Do not use backslashes. They denote escaping in strings. The "\t" means a TAB character.
You can see a list of the various escape characters here:
File: literals.rdoc [Ruby 2.7.1] - Strings

Either use:

  • forward slashes:
    filename = "C:/Users/Carlos/test/myfile may contain spaces.txt"

  • single quotes:
    filename = 'C:\Users\Carlos\test\myfile may contain spaces.txt'

The link dezmo gave shows how to open a file withy a specific encoding, and have IO.open transcode it into another encoding. Your Ruby code can then write the file back out again using the new encoding.

file = File.open(filename, "r:UTF-16LE:UTF-8")
transcoded = file.read # string is now UTF-8
file.close

newfile = File.open(somepath,"w:UTF-8")
newfile.write(transcoded)
newfile.close

Hi DanRathbun

Thank you very much for your reply.

I will take into account your comments on the use of backslashes in strings. However I don’t think that is the problem in my plug-in because the string I am using is just the first input argument from the method load_file(path, _status) from a custom Importer class. I just tried to avoid commenting all that in my code for simplicity and create my own string. That work around fails when executing

cmd.encode('utf-16le')

I would prefer to change the encoding directly on ruby though, but all this encoding stuff is a bit tricky for me. The code you posted is certainly changing the encoding of the file as it can be seen when it is open in notepad ++, but still is not the same that directly changing the encoding in notepad++.

In the figure below, top left panel is the original file with the wrong encoding, top right is how it looks when I just change the encoding using notepad++ (this file is read just fine by the plug-in). bottom panel is the resulting file after changing the encoding using your code, as you can see the encoding is UTF-8 but it looks very different and the plug-in doesn’t identify the text inside. Do you know a way to achieve top right result using ruby?

Other thing that would be useful for my plug-in is figuring out what is the encoding of the file so I just do the change it it is not UTF-8 (or UTF-8-BOM which also worked fine)

regards, Carlos

Hi again,

I think I figured out the problem using the work around solution that calls Windows PowerShell to do the encoding conversion. In case this is useful to any one I leave here the code. Let be path a string containing the filename of my text file (i.e. C:/Users/name surname/test/my file.txt)

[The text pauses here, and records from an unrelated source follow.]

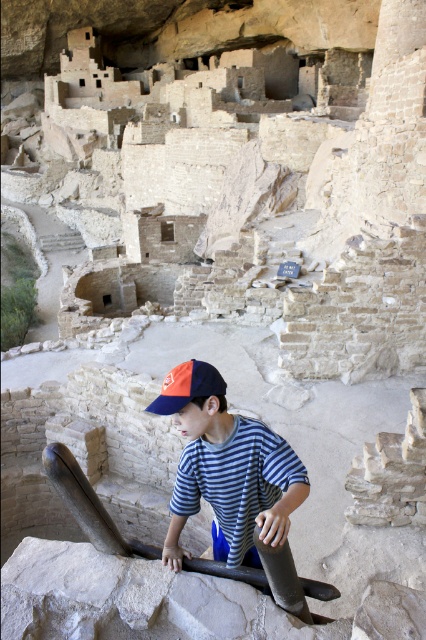 Which is more to the left, striped cotton shirt at center or orange/red fabric cap at lower center?

From the viewer's perspective, orange/red fabric cap at lower center appears more on the left side.

Which is behind, point (259, 435) or point (207, 388)?

Positioned behind is point (259, 435).

Is point (170, 378) positioned before point (195, 358)?

Yes, it is.

The image size is (426, 640). Find the location of `striped cotton shirt at center`. striped cotton shirt at center is located at coordinates (227, 468). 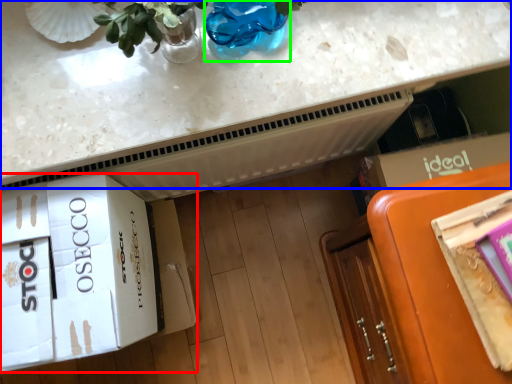 Question: Estimate the real-world distances between objects in this image. Which object is farther from cardboard box (highlighted by a red box), countertop (highlighted by a blue box) or glass vase (highlighted by a green box)?

Choices:
 (A) countertop
 (B) glass vase

Answer: (B) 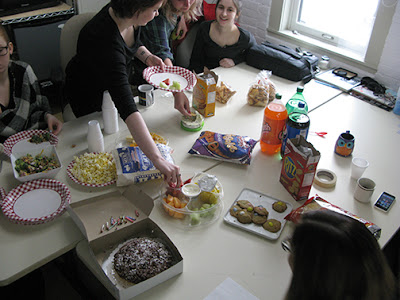 This screenshot has width=400, height=300. Find the location of `phone`. phone is located at coordinates (382, 200). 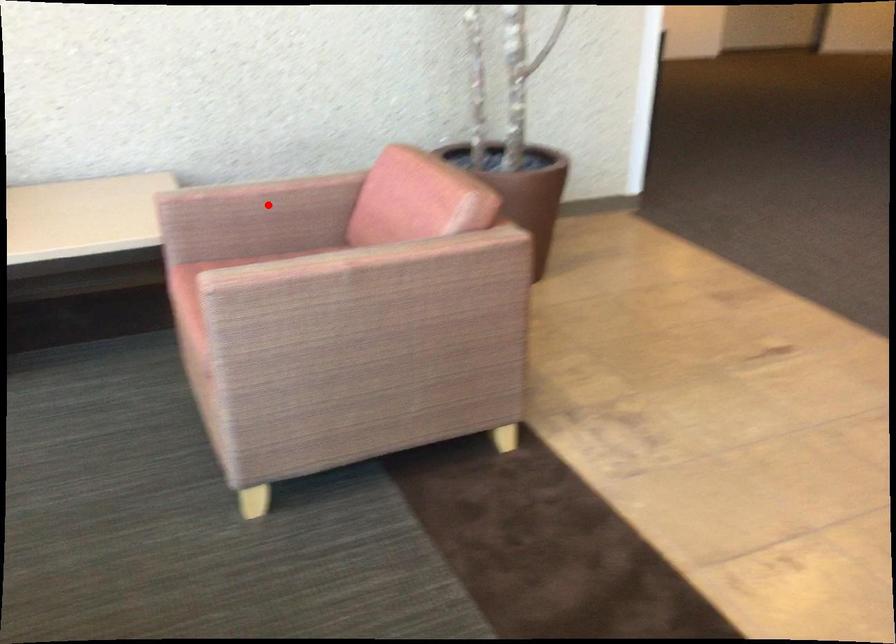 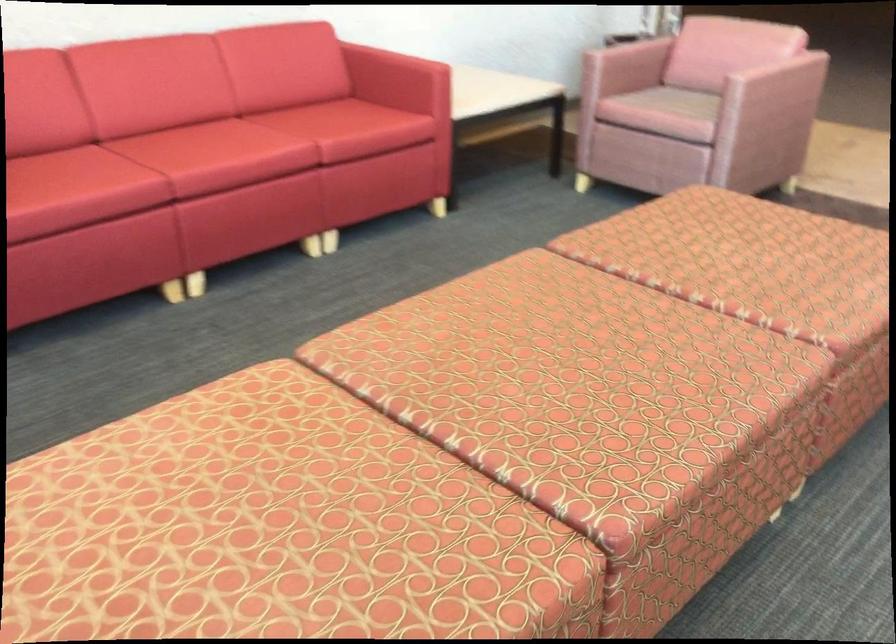 Question: I am providing you with two images of the same scene from different viewpoints. Image1 has a red point marked. In image2, the corresponding 3D location appears at what relative position? Reply with the corresponding letter.

Choices:
 (A) Closer
 (B) Farther

Answer: (B) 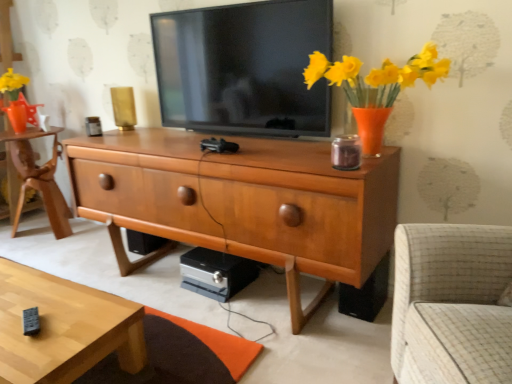 Find the location of a particular element. The height and width of the screenshot is (384, 512). free space to the left of black plastic speaker at lower right is located at coordinates (326, 312). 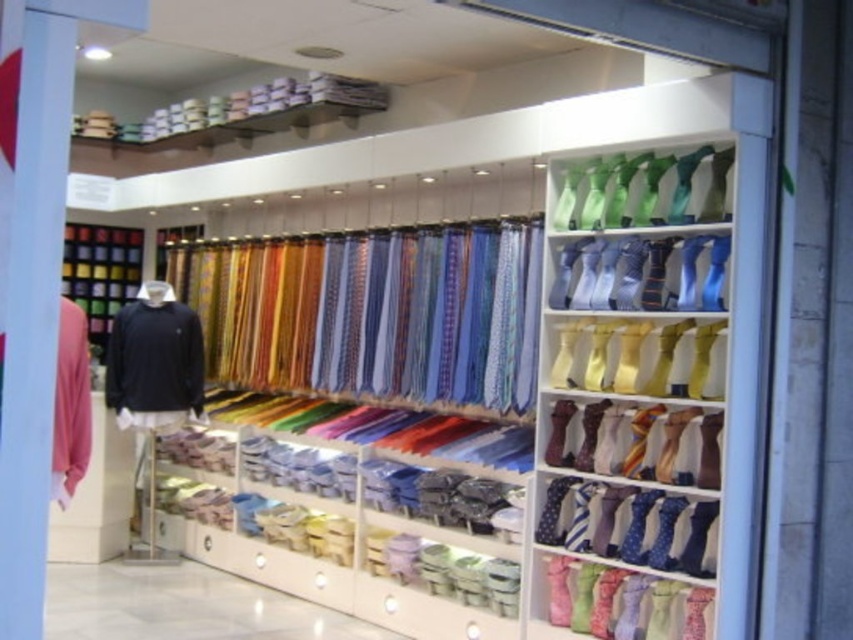 What is located at the coordinates point (631,385) in the image?

The coordinates point (631,385) indicate the location of shiny silk ties at upper right.

What are the coordinates of the shiny silk ties at center?

The shiny silk ties at center are located at coordinates point (374, 312).

You are a customer browsing the retail display. You want to pick up the shiny silk ties at center and the black matte sweater at left. Which item will you need to reach higher to get?

The shiny silk ties at center are located above the black matte sweater at left, so you will need to reach higher to get the shiny silk ties at center. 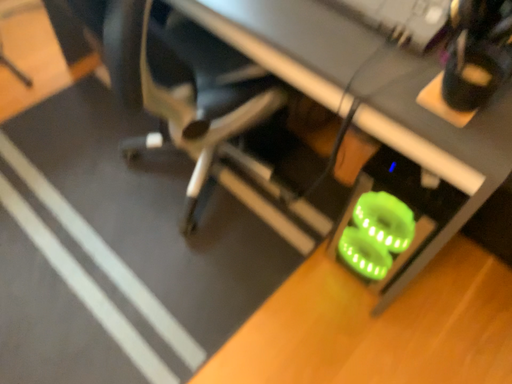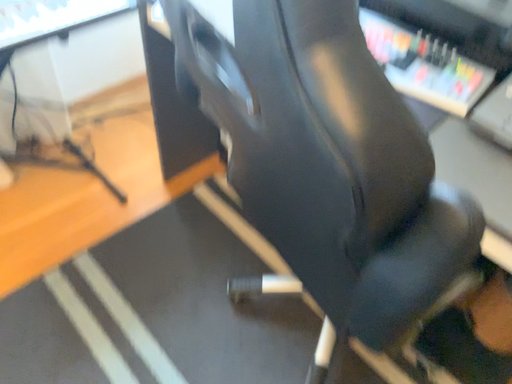 Question: How did the camera likely rotate when shooting the video?

Choices:
 (A) rotated downward
 (B) rotated upward

Answer: (B) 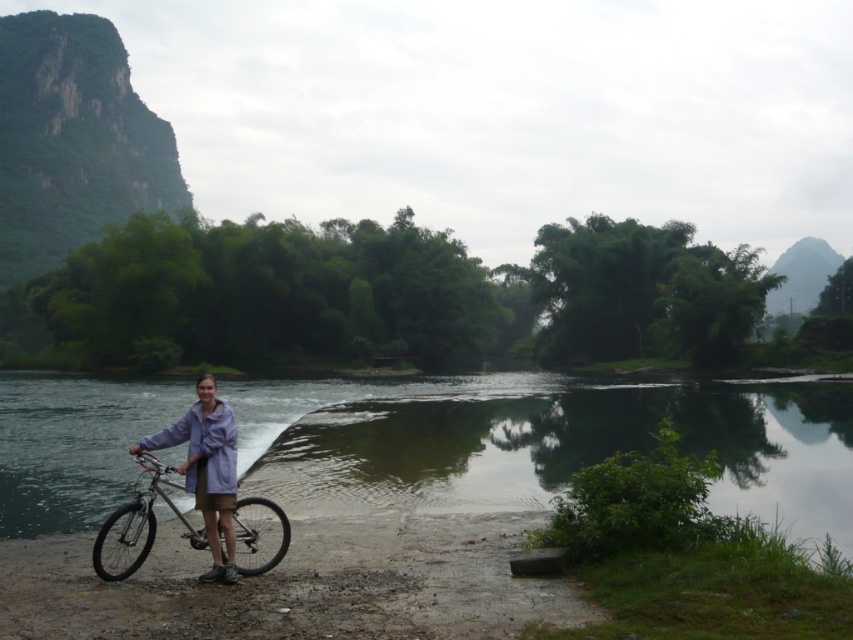 Is point (746, 445) farther from camera compared to point (231, 509)?

Yes, it is.

Does point (315, 387) lie in front of point (219, 513)?

That is False.

Where is `green reflective water at center`? green reflective water at center is located at coordinates (538, 442).

Does silver metallic bicycle at lower left appear over light purple fabric shirt at center?

Indeed, silver metallic bicycle at lower left is positioned over light purple fabric shirt at center.

Locate an element on the screen. silver metallic bicycle at lower left is located at coordinates [138, 525].

Does point (158, 477) come closer to viewer compared to point (207, 394)?

No, it is not.

Locate an element on the screen. This screenshot has width=853, height=640. silver metallic bicycle at lower left is located at coordinates (138, 525).

Does green reflective water at center have a lesser width compared to silver metallic bicycle at lower left?

No, green reflective water at center is not thinner than silver metallic bicycle at lower left.

Is point (718, 420) positioned after point (281, 518)?

That is True.

At what (x,y) coordinates should I click in order to perform the action: click on green reflective water at center. Please return your answer as a coordinate pair (x, y). The width and height of the screenshot is (853, 640). Looking at the image, I should click on (538, 442). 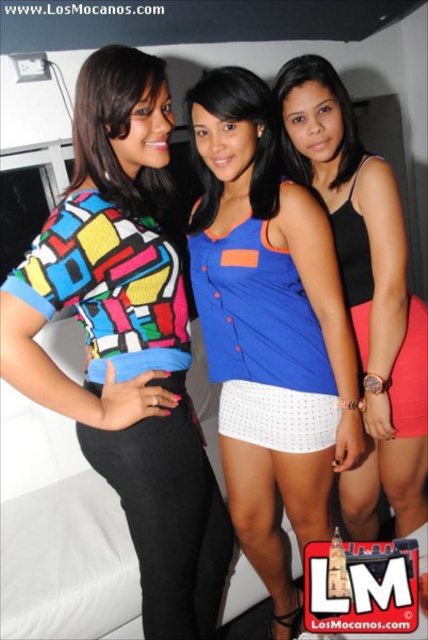 Is blue fabric top at center wider than blue fabric blouse at center?

Yes, blue fabric top at center is wider than blue fabric blouse at center.

Does point (300, 211) come in front of point (261, 90)?

No, it is behind (261, 90).

Does point (269, 468) come behind point (216, 108)?

Yes, it is.

The width and height of the screenshot is (428, 640). Identify the location of blue fabric top at center. (269, 330).

Can you confirm if multicolored knitted sweater at center is positioned to the right of blue fabric blouse at center?

In fact, multicolored knitted sweater at center is to the left of blue fabric blouse at center.

Can you confirm if multicolored knitted sweater at center is taller than blue fabric blouse at center?

Yes.

Find the location of a particular element. multicolored knitted sweater at center is located at coordinates (127, 339).

In the scene shown: Can you confirm if blue fabric top at center is positioned below multicolored fabric blouse at center?

Indeed, blue fabric top at center is positioned under multicolored fabric blouse at center.

Is point (356, 422) closer to viewer compared to point (127, 113)?

No, (356, 422) is further to viewer.

What do you see at coordinates (269, 330) in the screenshot? Image resolution: width=428 pixels, height=640 pixels. I see `blue fabric top at center` at bounding box center [269, 330].

The height and width of the screenshot is (640, 428). In order to click on blue fabric top at center in this screenshot , I will do `click(269, 330)`. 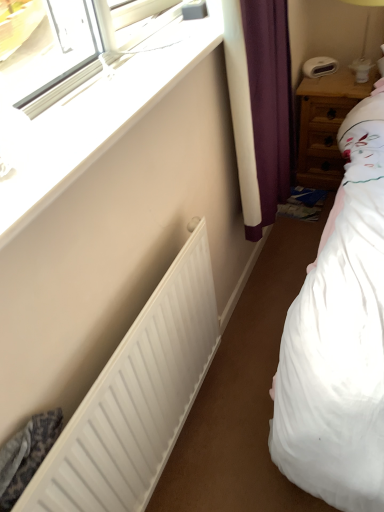 Question: Is white plastic bedside lamp at upper right taller or shorter than white matte radiator at lower left?

Choices:
 (A) tall
 (B) short

Answer: (B)

Question: Do you think white plastic bedside lamp at upper right is within white matte radiator at lower left, or outside of it?

Choices:
 (A) outside
 (B) inside

Answer: (A)

Question: Which is farther from the white matte radiator at lower left?

Choices:
 (A) white plastic window at upper left
 (B) wooden nightstand at right
 (C) white plastic bedside lamp at upper right

Answer: (C)

Question: Which object is the closest to the white plastic bedside lamp at upper right?

Choices:
 (A) white plastic window at upper left
 (B) wooden nightstand at right
 (C) white matte radiator at lower left

Answer: (B) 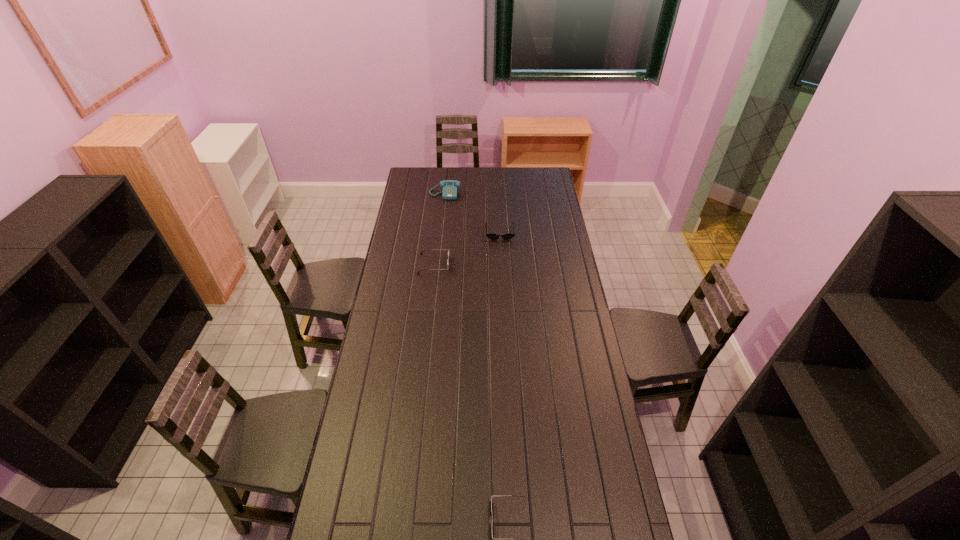 Locate an element on the screen. vacant point located between the farthest object and the second farthest object is located at coordinates (472, 213).

In order to click on vacant space that's between the tallest object and the second farthest sunglasses in this screenshot , I will do click(x=440, y=229).

Select which object appears as the third closest to the third nearest object. Please provide its 2D coordinates. Your answer should be formatted as a tuple, i.e. [(x, y)], where the tuple contains the x and y coordinates of a point satisfying the conditions above.

[(520, 496)]

Choose which object is the nearest neighbor to the farthest object. Please provide its 2D coordinates. Your answer should be formatted as a tuple, i.e. [(x, y)], where the tuple contains the x and y coordinates of a point satisfying the conditions above.

[(491, 236)]

Locate which sunglasses ranks in proximity to the farthest sunglasses. Please provide its 2D coordinates. Your answer should be formatted as a tuple, i.e. [(x, y)], where the tuple contains the x and y coordinates of a point satisfying the conditions above.

[(425, 249)]

Find the location of a particular element. sunglasses that is the second closest to the tallest object is located at coordinates (425, 249).

Where is `vacant region that satisfies the following two spatial constraints: 1. on the front-facing side of the farthest sunglasses; 2. on the front-facing side of the leftmost sunglasses`? Image resolution: width=960 pixels, height=540 pixels. vacant region that satisfies the following two spatial constraints: 1. on the front-facing side of the farthest sunglasses; 2. on the front-facing side of the leftmost sunglasses is located at coordinates (501, 264).

This screenshot has height=540, width=960. Find the location of `blank area in the image that satisfies the following two spatial constraints: 1. on the dial of the tallest object; 2. on the front-facing side of the tallest sunglasses`. blank area in the image that satisfies the following two spatial constraints: 1. on the dial of the tallest object; 2. on the front-facing side of the tallest sunglasses is located at coordinates (438, 264).

Locate an element on the screen. The height and width of the screenshot is (540, 960). vacant space that satisfies the following two spatial constraints: 1. on the dial of the farthest object; 2. on the front-facing side of the tallest sunglasses is located at coordinates (438, 264). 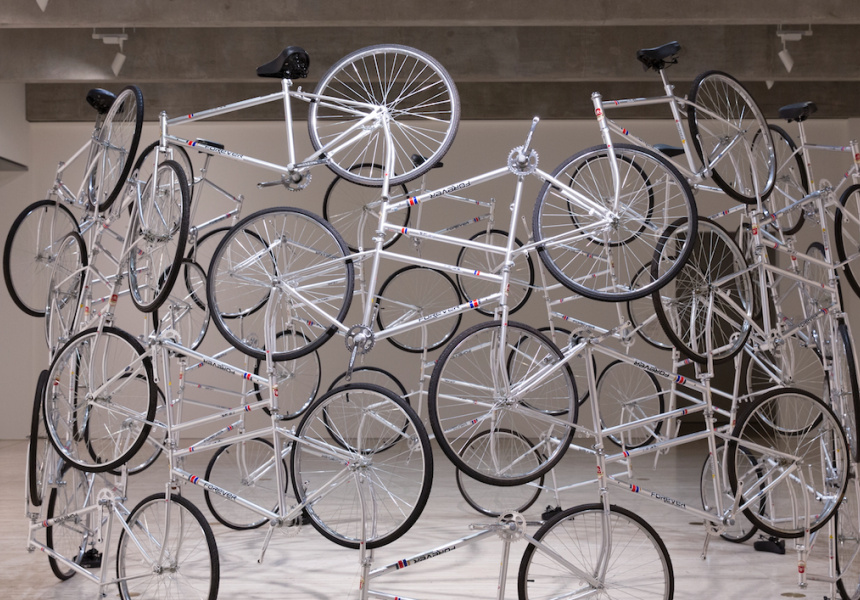 Locate an element on the screen. This screenshot has width=860, height=600. lightbulb housing is located at coordinates (118, 65), (788, 58). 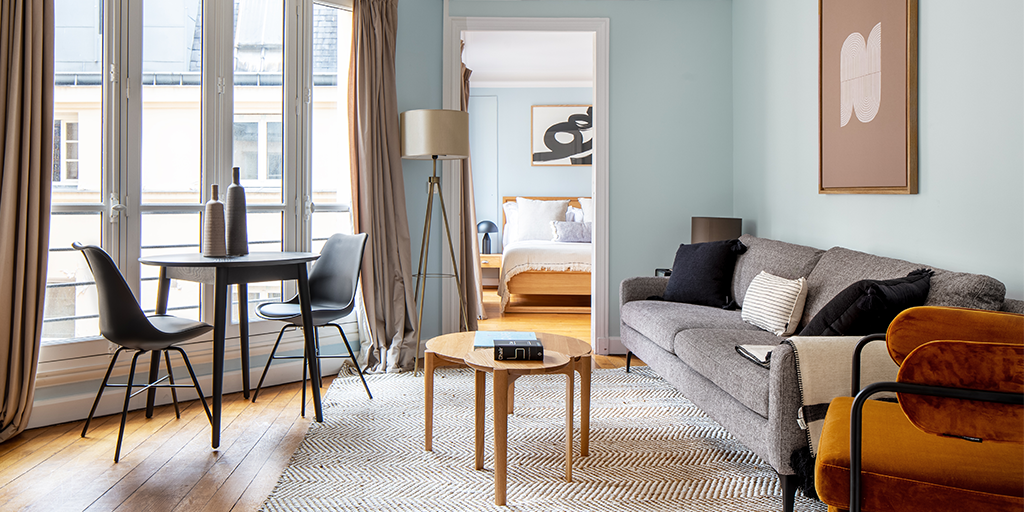 What are the coordinates of `windows` in the screenshot? It's located at (333, 130), (256, 141), (177, 145), (66, 149). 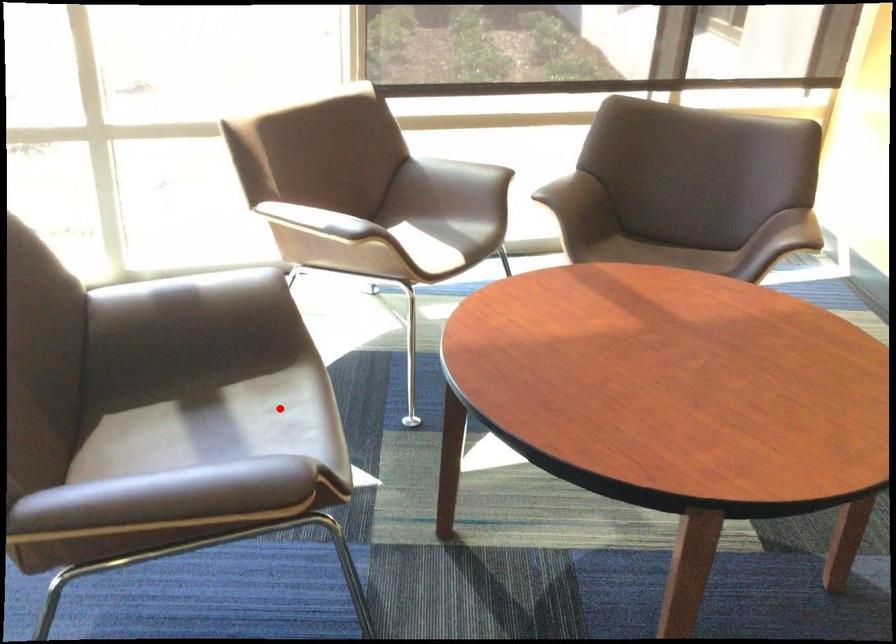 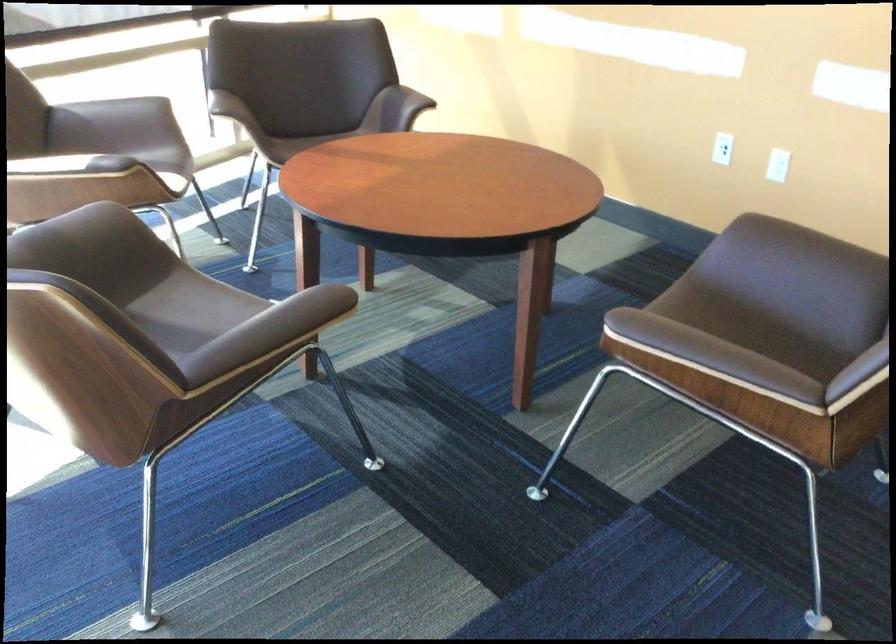 Question: I am providing you with two images of the same scene from different viewpoints. Image1 has a red point marked. In image2, the corresponding 3D location appears at what relative position? Reply with the corresponding letter.

Choices:
 (A) Closer
 (B) Farther

Answer: (B) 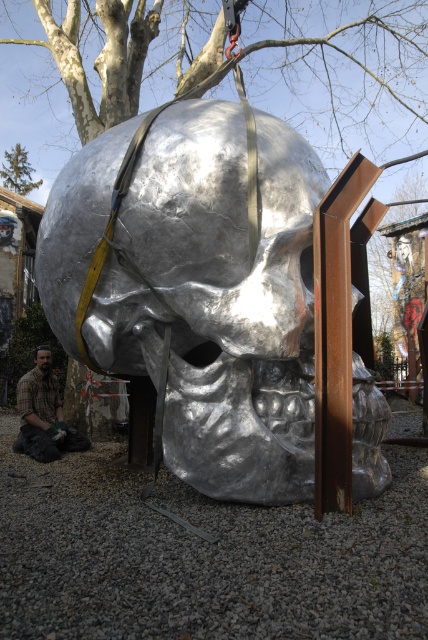 Which is in front, point (70, 448) or point (12, 170)?

Point (70, 448) is in front.

Does brown plaid shirt at lower left have a greater width compared to green coniferous tree at upper left?

Incorrect, brown plaid shirt at lower left's width does not surpass green coniferous tree at upper left's.

What do you see at coordinates (44, 413) in the screenshot?
I see `brown plaid shirt at lower left` at bounding box center [44, 413].

You are a GUI agent. You are given a task and a screenshot of the screen. Output one action in this format:
    pyautogui.click(x=<x>, y=<y>)
    Task: Click on the brown plaid shirt at lower left
    
    Given the screenshot: What is the action you would take?
    pyautogui.click(x=44, y=413)

Between point (302, 269) and point (36, 412), which one is positioned behind?

Positioned behind is point (36, 412).

The image size is (428, 640). Describe the element at coordinates (198, 289) in the screenshot. I see `metallic skull at center` at that location.

Locate an element on the screen. metallic skull at center is located at coordinates click(198, 289).

Is metallic skull at center to the left of green coniferous tree at upper left from the viewer's perspective?

In fact, metallic skull at center is to the right of green coniferous tree at upper left.

Does metallic skull at center have a lesser height compared to green coniferous tree at upper left?

Incorrect, metallic skull at center's height does not fall short of green coniferous tree at upper left's.

This screenshot has height=640, width=428. What do you see at coordinates (198, 289) in the screenshot? I see `metallic skull at center` at bounding box center [198, 289].

Where is `metallic skull at center`? metallic skull at center is located at coordinates (198, 289).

# preparing powerShell commands									
folderpath  = path.reverse
position    = folderpath.index('\\')
filename    = folderpath[0..position-1].reverse
auxfilename = 'aux' + filename
folderpath  = folderpath[position..-1].reverse
auxpath     = folderpath + auxfilename 
	  
folderpathInQuotes  = "'" + folderpath + "'"
filenameInQuotes    = "'" + filename + "'"
auxfilenameInQuotes = "'" + auxfilename + "'"
	  
cmd1        = %{cd #{folderpathInQuotes}; Get-Content #{filenameInQuotes} | Set-Content -Encoding utf8 #{auxfilenameInQuotes}}
cmd2        = %{cd #{folderpathInQuotes}; Move-Item #{auxfilenameInQuotes} -Destination #{filenameInQuotes} -Force}

# launch first command (creates auxfile with UTF-8 encoding, actually UTF-8-BOM will appear in Notepad++)
find = `powershell.exe  #{cmd1}`

# wait until auxfile is there
until File.exists?(auxpath)
   sleep 0.1
end
	  
# wait until auxfile reaches a constant size
auxpathSize        = File.size(auxpath)
currentauxpathSize = 0
until (auxpathSize == currentauxpathSize)
   sleep 0.1
   # update
   auxpathSize        = currentauxpathSize
   currentauxpathSize = File.size(auxpath)			
end  

# then launch second powerShell (overwrites auxfile in the original file) 		  	  
find = `powershell.exe  #{cmd2}`

regards, Carlos

Your screenshots show the file as UTF-16BE encoded not UTF-16LE.

Hi DanRathbun

thanks a lot, that was it!

file = File.open(filename, "r:UTF-16BE:UTF-8")
transcoded = file.read # string is now UTF-8
file.close

newfile = File.open(somepath,"w:UTF-8")
newfile.write(transcoded)
newfile.close

does the change of encoding I need for the file :slight_smile:
But then It turns out that I need to know the original encoding of the file to write the correct second argument in the first command

file = File.open(filename, "r: ORIGINAL_FILE_ENCODING :UTF-8")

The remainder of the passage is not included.